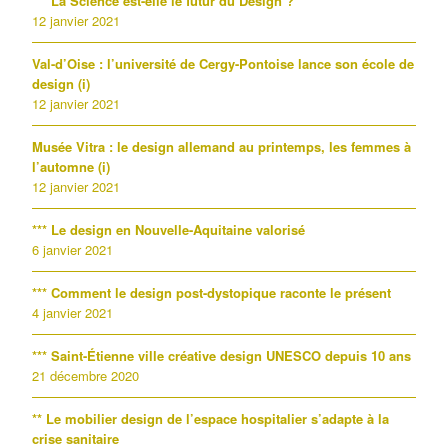
*** La Science est-elle le futur du Design ?
12 janvier 2021
Val-d’Oise : l’université de Cergy-Pontoise lance son école de
design (i)
12 janvier 2021
Musée Vitra : le design allemand au printemps, les femmes à
l’automne (i)
12 janvier 2021
*** Le design en Nouvelle-Aquitaine valorisé
6 janvier 2021
*** Comment le design post-dystopique raconte le présent
4 janvier 2021
*** Saint-Étienne ville créative design UNESCO depuis 10 ans
21 décembre 2020
** Le mobilier design de l’espace hospitalier s’adapte à la
crise sanitaire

════

Lines from the one with "en Nouvelle-Aquitaine valorisé" through the last line of the listing above: return these exactly, and nothing else.

* _Written solution_:
*** Le design en Nouvelle-Aquitaine valorisé
6 janvier 2021
*** Comment le design post-dystopique raconte le présent
4 janvier 2021
*** Saint-Étienne ville créative design UNESCO depuis 10 ans
21 décembre 2020
** Le mobilier design de l’espace hospitalier s’adapte à la
crise sanitaire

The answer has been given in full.